29
diciembre 2019
Terrorismo
Pilar Rahola
Pilar Rahola
La
banalización del terrorismo perpetrada por múltiples voces del Estado –de
jueces a fiscales, de políticos a periodistas- para atacar al independentismo
ha vuelto a quedar en evidencia, esta vez a raíz de la puesta en libertad de
los CDR detenidos en septiembre.
Una
vez más, y negada toda voluntad de resolver el conflicto catalán a través de
las vías políticas, el todo vale para defender la unidad de España se ha
impuesto más allá de la responsabilidad y de la cultura democrática. Y así, por
la vía de intentar frenar al independentismo “por lo legal o por lo criminal”,
que diría el ínclito vocero de las cloacas, los defensores de la unidad patria
han minimizado, manoseado y abusado de algo que nunca debería ser munición de
combate político: la grave lacra del terrorismo. Si hubo un tiempo en que todo
era ETA, ahora todo es terrorismo, hasta el punto de que ha habido líderes que
han asegurado que lo de Catalunya era peor que lo de Euskadi en los años
negros.

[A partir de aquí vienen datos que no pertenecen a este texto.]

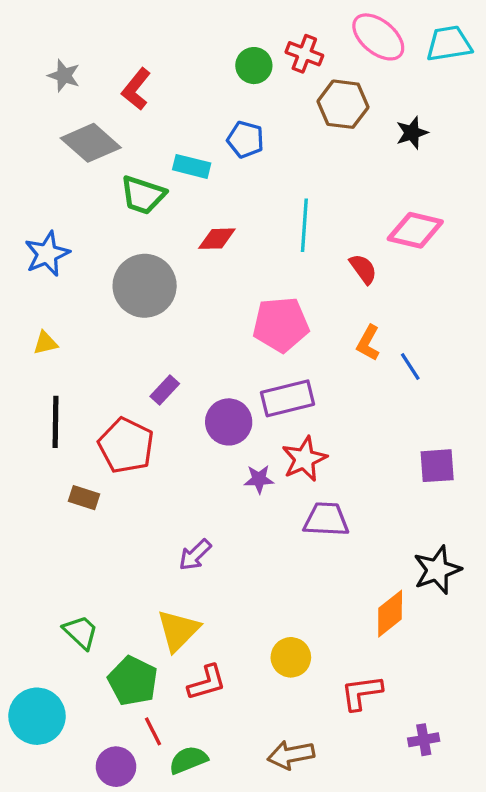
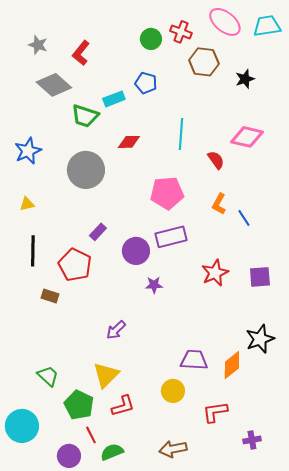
cyan rectangle: (192, 166) -> (114, 99), turned -35
red star: (304, 459) -> (215, 273), moved
purple trapezoid: (326, 519) -> (194, 360), moved

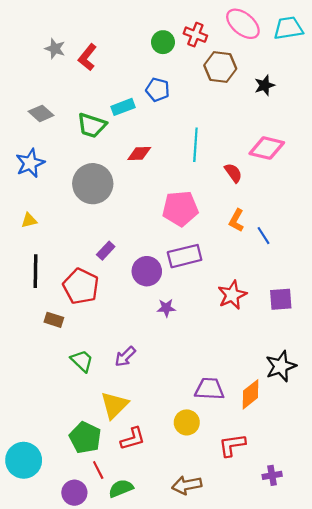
gray star: (38, 45) -> (55, 49), moved
gray diamond: (54, 85) -> (41, 113), moved, size x0.7
green trapezoid: (48, 376) -> (82, 361), moved

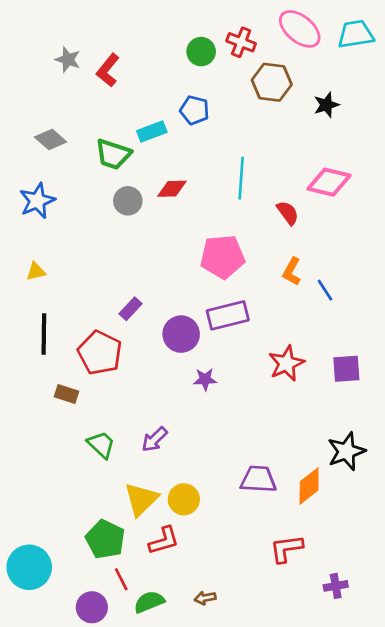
gray circle: (93, 184) -> (128, 201), moved, size x0.6
yellow circle: (187, 422) -> (184, 499), moved
brown arrow: (187, 485) -> (205, 598), moved, size x0.6

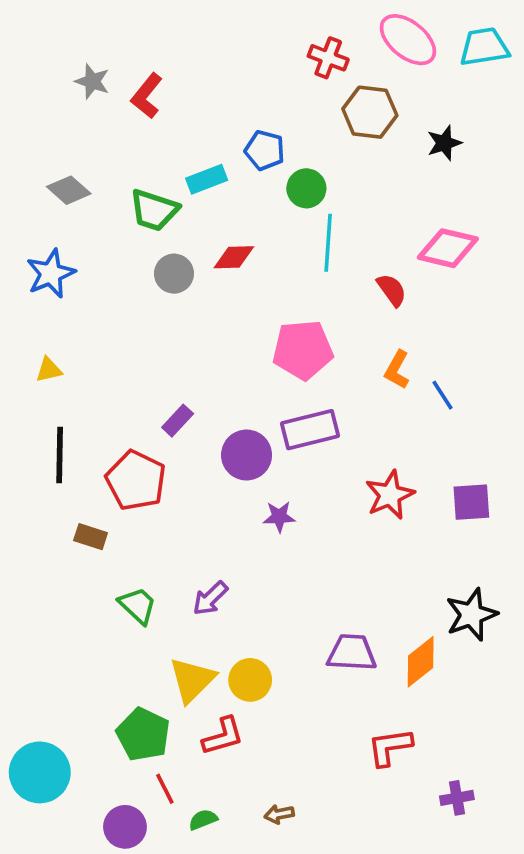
green circle: (201, 52) -> (306, 188), moved
green semicircle: (149, 602) -> (203, 820), size x0.7

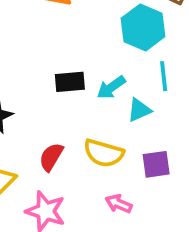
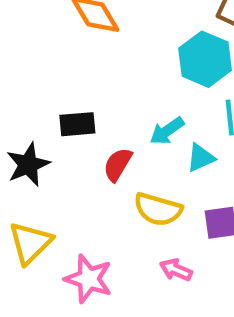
black rectangle: (70, 82) -> (77, 124), moved
red semicircle: (51, 157) -> (118, 165), moved

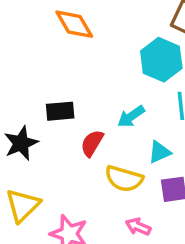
cyan triangle: (201, 158) -> (160, 152), moved

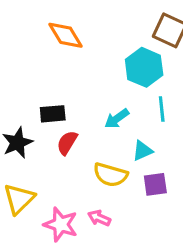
red semicircle: (92, 143) -> (67, 143), moved
pink arrow: (138, 227) -> (99, 218), moved

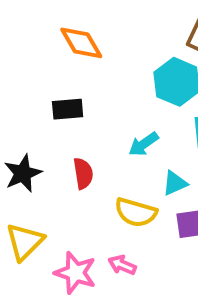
black rectangle: (53, 114) -> (68, 109), moved
red semicircle: (67, 143) -> (83, 173), turned 140

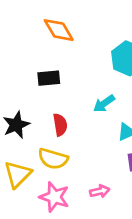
yellow semicircle: (136, 212) -> (53, 159), moved
pink arrow: (122, 265) -> (100, 191), moved, turned 144

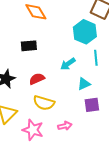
red semicircle: (60, 125) -> (37, 79), turned -105
yellow semicircle: (53, 159) -> (44, 103), moved

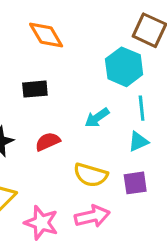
cyan triangle: (84, 84) -> (138, 142), moved
yellow semicircle: (44, 103) -> (91, 175), moved
pink arrow: (65, 126) -> (92, 216), size x1.5

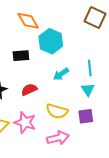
cyan hexagon: (124, 67) -> (51, 41), moved
cyan triangle: (138, 142) -> (88, 90), turned -40
pink star: (41, 223) -> (25, 122), moved

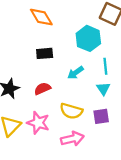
cyan hexagon: (51, 41) -> (88, 38), moved
black rectangle: (21, 56) -> (45, 53), moved

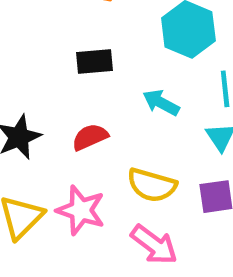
cyan arrow: (76, 73) -> (161, 103), turned 63
pink arrow: (72, 139) -> (154, 245), turned 50

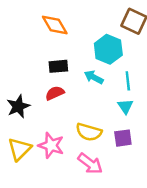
cyan arrow: (161, 103) -> (94, 77), moved
red semicircle: (90, 137) -> (55, 93), moved

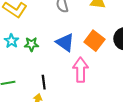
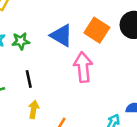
black line: (44, 82) -> (29, 79), moved

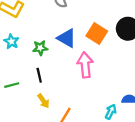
green star: (21, 41) -> (40, 48), moved
yellow arrow: (34, 109) -> (43, 101), turned 136

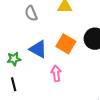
pink arrow: (85, 65) -> (56, 73), size x0.7

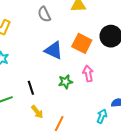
green star: (14, 59) -> (65, 82), moved
pink arrow: (56, 73) -> (88, 74), moved

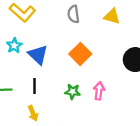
orange square: (82, 43) -> (80, 54), moved
blue triangle: (54, 50) -> (38, 55), moved

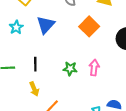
orange square: (80, 54) -> (89, 26), moved
blue triangle: (38, 55) -> (46, 25), moved, turned 30

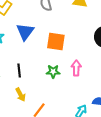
orange square: (89, 26) -> (56, 42), moved, turned -30

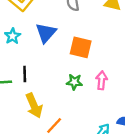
black line: (19, 71) -> (25, 74), moved
yellow arrow: (21, 95) -> (34, 106), size x1.5

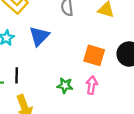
orange square: (81, 47) -> (94, 55), moved

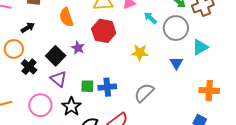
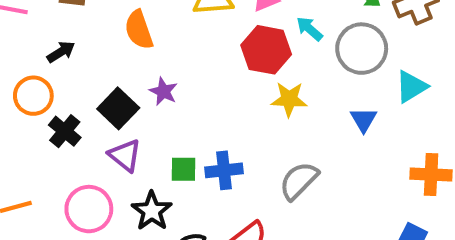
red hexagon: (104, 31) -> (266, 50), moved

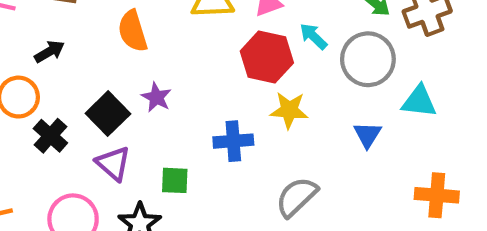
cyan triangle: (411, 87) -> (419, 101), turned 36
blue cross: (224, 170) -> (233, 141), moved

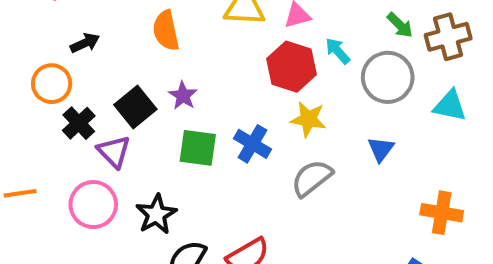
cyan triangle: (419, 101) -> (450, 106), moved
blue cross: (233, 141) -> (252, 144), turned 30
purple triangle: (113, 164) -> (114, 152), moved
green square: (175, 180) -> (198, 148), moved, size x1.4
gray semicircle: (297, 197) -> (312, 178), moved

Es decir, lo mismo poner urnas que matar a 800 personas, y de ahí a
convertir la desobediencia en violencia y las acciones de protesta en
terrorismo no quedaba ningún paso. Lo peor es que ese uso irresponsable del
terrorismo, para criminalizar la protesta independentista, se ha hecho a pleno
pulmón y con plena conciencia, estresando los límites legales, amparados por la
impunidad de un pensamiento crítico que, respecto a Catalunya, ha desaparecido
en España. Como dicen que espetó un conocido líder socialista, entre salvar la
democracia y salvar la unidad, “salvemos la unidad, y luego ya arreglaremos la
democracia”. Es la estrategia del ganar tiempo por la vía del desgaste que
Sunzi verbalizó en su famoso El
arte de la guerra: “Cansa a los enemigos manteniéndolos ocupados y no
dejándolos respirar”. Y así fue como, a las puertas de conocer las sentencias
contra los líderes catalanes, y con los nervios a flor de piel, se armó una
descomunal causa del terrorismo contra unos CDR, a pesar de que la falta de
evidencias era igualmente descomunal. Pero el mecanismo ya estaba montado: los
CDR no eran pueblo indignado, sino terroristas en ciernes; el president Torra,
que defendía sus protestas, un apologista de la violencia; y si el president
defendía a los CDR y representaba a un Govern independentista, blanco y en
botella, todo el independentismo caía en el saco de la sospecha violenta. Un
burdo montaje que, a pesar de su inconsistencia, sirvió para “cansarnos y
mantenernos ocupados”. Es lo dicho, “ya arreglaremos después la democracia”.